• MATERIAL PROVIDED:
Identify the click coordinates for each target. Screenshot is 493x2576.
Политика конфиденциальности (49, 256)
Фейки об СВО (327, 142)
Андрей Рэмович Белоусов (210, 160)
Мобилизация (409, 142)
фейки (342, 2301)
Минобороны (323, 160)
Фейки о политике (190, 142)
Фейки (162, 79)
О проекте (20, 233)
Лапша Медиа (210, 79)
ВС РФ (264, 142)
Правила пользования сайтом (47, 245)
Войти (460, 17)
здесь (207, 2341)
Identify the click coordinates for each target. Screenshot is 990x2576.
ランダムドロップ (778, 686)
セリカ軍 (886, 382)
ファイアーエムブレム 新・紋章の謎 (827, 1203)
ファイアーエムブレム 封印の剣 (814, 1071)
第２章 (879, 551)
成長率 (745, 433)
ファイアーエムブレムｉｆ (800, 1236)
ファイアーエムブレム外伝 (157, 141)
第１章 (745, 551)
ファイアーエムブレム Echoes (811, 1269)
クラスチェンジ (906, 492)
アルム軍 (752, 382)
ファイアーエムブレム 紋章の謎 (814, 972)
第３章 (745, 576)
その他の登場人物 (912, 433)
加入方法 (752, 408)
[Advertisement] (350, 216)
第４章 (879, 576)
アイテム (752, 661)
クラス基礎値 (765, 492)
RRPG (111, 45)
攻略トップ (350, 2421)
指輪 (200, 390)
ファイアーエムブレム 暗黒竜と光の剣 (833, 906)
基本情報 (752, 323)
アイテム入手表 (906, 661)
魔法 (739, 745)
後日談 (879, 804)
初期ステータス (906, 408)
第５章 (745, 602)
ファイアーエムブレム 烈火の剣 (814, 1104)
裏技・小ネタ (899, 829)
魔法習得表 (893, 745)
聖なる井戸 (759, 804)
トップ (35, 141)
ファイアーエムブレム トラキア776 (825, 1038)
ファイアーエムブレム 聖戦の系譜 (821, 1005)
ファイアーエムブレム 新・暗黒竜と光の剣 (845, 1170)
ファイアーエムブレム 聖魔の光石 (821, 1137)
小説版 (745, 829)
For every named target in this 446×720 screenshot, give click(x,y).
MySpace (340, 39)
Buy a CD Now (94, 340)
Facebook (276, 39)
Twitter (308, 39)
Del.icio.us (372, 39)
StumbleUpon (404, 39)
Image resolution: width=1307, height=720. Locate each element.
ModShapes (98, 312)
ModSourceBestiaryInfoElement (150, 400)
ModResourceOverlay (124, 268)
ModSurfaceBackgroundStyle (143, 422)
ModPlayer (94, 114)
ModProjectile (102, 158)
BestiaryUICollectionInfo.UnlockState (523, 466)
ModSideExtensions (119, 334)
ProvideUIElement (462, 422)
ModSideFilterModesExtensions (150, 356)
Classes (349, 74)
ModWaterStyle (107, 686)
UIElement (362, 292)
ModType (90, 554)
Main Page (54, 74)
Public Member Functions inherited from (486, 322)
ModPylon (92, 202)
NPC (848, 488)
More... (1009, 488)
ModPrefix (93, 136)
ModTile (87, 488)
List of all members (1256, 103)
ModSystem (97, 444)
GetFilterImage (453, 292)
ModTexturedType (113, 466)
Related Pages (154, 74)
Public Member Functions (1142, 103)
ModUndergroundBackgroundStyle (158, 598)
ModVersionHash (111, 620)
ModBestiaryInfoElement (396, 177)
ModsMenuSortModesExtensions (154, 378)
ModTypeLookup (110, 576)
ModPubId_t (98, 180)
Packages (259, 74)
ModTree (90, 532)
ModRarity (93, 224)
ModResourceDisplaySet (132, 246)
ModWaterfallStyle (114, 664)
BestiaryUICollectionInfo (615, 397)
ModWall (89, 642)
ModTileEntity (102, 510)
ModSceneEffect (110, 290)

• WORK INSTRUCTIONS:
What is wanted is the line containing "ModRarity (93, 224)" and every line after it through the last line of the entries, printed exactly.

• THE COMPLETED TASK:
ModRarity (93, 224)
ModResourceDisplaySet (132, 246)
ModWaterfallStyle (114, 664)
BestiaryUICollectionInfo (615, 397)
ModWall (89, 642)
ModTileEntity (102, 510)
ModSceneEffect (110, 290)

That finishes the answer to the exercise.